Days without a smile - «the doorman» by Domiziana Giordano & Reiner Strasser
The doorkeeper is the one who knows everything , and yet he is the one to miss out everything. He always knows exactly who has shared a secret night of love with whom, but he himself has never lived through it. He has even seen just who staggers in homewards, blabbering, late at night, but he himself remains sober, and keeps silent. The door-keeper also knows who has lost his job and the embarassing reasons behind but he himself continues to sit on his chair. The power of the doorkeeper lies in his powerlessness: he can take part in everything, but is still excluded from the experience.
Day after day, night after night, the doorkeeper sits in his cabin. He leafs through the newspaper, stares into the small television on his otherwise empty table. It is only through the media that the world reaches out to him. Even the lobby behind the glass window of his cabin is just such a medium: between their life outside and their life inside the inhabitants of the building make their appearance here for a brief moment only. They hardly take note of the doorkeeper: he has long since become part of the inventory. Only on rare days do they favour him with a smile, when they are left with one to spare.

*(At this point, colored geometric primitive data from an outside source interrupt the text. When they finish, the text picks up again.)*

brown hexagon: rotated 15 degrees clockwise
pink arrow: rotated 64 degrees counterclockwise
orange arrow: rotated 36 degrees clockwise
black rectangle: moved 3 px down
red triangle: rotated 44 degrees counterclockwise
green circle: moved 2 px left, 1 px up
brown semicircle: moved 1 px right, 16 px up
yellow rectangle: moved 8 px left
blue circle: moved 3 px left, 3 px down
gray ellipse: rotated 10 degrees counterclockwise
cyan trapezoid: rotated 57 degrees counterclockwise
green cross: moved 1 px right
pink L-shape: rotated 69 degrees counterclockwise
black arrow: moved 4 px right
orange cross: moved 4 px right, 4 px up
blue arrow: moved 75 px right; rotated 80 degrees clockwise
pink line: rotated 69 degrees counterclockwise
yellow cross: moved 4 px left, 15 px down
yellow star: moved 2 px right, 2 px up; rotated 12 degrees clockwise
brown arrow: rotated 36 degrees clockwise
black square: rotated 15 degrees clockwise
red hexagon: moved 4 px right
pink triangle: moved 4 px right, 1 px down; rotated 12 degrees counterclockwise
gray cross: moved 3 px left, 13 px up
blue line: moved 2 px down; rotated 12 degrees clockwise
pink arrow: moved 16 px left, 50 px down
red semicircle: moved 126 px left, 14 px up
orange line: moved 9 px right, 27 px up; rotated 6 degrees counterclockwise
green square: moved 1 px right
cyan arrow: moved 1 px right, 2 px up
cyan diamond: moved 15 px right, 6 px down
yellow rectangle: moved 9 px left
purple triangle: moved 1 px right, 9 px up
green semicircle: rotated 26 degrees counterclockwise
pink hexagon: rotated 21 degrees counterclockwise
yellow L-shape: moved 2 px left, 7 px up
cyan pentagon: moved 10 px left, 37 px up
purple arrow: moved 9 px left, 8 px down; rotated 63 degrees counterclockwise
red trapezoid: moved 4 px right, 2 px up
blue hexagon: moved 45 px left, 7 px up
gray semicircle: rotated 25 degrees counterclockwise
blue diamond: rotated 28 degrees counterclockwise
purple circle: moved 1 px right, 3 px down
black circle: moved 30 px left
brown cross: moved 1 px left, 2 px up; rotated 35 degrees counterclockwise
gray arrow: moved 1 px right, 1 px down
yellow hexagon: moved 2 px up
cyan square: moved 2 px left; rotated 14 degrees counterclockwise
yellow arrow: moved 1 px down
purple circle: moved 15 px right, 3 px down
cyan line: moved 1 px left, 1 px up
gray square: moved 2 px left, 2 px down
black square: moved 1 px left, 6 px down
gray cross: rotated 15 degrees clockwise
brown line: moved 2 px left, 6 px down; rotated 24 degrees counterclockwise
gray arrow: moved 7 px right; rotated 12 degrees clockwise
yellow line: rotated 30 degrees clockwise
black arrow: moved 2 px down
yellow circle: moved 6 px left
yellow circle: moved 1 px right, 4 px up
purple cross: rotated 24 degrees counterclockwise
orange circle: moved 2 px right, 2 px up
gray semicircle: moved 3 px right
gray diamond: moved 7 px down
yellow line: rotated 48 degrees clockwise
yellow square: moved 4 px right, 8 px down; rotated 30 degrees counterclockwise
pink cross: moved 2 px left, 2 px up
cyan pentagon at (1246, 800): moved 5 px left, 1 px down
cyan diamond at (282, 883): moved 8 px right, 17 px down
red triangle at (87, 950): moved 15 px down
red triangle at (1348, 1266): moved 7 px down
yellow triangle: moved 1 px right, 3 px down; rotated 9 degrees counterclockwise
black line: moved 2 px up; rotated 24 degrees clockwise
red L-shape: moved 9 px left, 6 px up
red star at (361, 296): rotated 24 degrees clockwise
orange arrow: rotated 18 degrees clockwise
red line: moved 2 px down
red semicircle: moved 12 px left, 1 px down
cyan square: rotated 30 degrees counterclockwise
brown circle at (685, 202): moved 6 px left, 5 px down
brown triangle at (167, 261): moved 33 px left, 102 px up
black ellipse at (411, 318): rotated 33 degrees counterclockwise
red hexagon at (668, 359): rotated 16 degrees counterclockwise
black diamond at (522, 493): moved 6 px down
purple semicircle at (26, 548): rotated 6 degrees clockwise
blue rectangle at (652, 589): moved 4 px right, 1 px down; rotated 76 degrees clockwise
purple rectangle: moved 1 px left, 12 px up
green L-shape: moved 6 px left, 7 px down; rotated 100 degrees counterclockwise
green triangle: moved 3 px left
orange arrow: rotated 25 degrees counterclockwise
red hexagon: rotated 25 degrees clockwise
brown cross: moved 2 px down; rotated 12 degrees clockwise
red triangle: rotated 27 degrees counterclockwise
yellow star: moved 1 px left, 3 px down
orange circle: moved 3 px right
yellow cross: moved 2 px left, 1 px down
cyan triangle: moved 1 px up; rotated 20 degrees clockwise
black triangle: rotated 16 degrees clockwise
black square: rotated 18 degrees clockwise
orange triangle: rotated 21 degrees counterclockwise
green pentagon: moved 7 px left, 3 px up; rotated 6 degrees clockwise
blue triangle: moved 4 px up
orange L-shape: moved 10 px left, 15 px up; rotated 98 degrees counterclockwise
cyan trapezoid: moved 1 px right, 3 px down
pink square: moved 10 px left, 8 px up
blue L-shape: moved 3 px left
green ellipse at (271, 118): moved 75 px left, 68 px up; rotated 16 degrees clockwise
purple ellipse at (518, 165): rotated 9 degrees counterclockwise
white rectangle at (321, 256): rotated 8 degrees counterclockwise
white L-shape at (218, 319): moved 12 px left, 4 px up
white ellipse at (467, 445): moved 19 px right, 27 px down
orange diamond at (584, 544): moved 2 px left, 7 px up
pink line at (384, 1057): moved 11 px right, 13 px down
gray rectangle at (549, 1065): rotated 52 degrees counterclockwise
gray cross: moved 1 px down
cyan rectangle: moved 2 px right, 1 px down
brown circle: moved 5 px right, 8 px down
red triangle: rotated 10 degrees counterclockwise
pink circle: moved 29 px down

Domiziana Giordano and Reiner Strasser talk about days without smiles in their Net project «the doorman [passing]». For two months Giordano observed and photographed the doorkeeper of a rented apartment nothing happened for two months. Underscored by melancholy music from a flute, consisting of no more than three notes which repeat constantly, Strasser mounted the pictures into a series of six «portals», from where onwards we can usher in other series of pictures. While the six «Portal Pictures» show the doorkeeper in his corner in the cabin, many of the remaining photgraphs depict the world of the lobby from the doorkeepers perspective.
«For me, the camera is the eye of a person, through whose imagination we see the events on the canvas », says the director of yore, Friedrich Wilhelm Murnau, who perhaps made the most famous film on a doorkeeper with his «The last man» in 1924. In a similar fashion, in the work of Giordano and Strasser, too, the doorkeepers perspective turns more and more into our own view: in the sluggish roller-coaster ride of these images we spiral in successively into the role of the doorkeeper, we take on his role in this stifling studio-piece with only one set and no end.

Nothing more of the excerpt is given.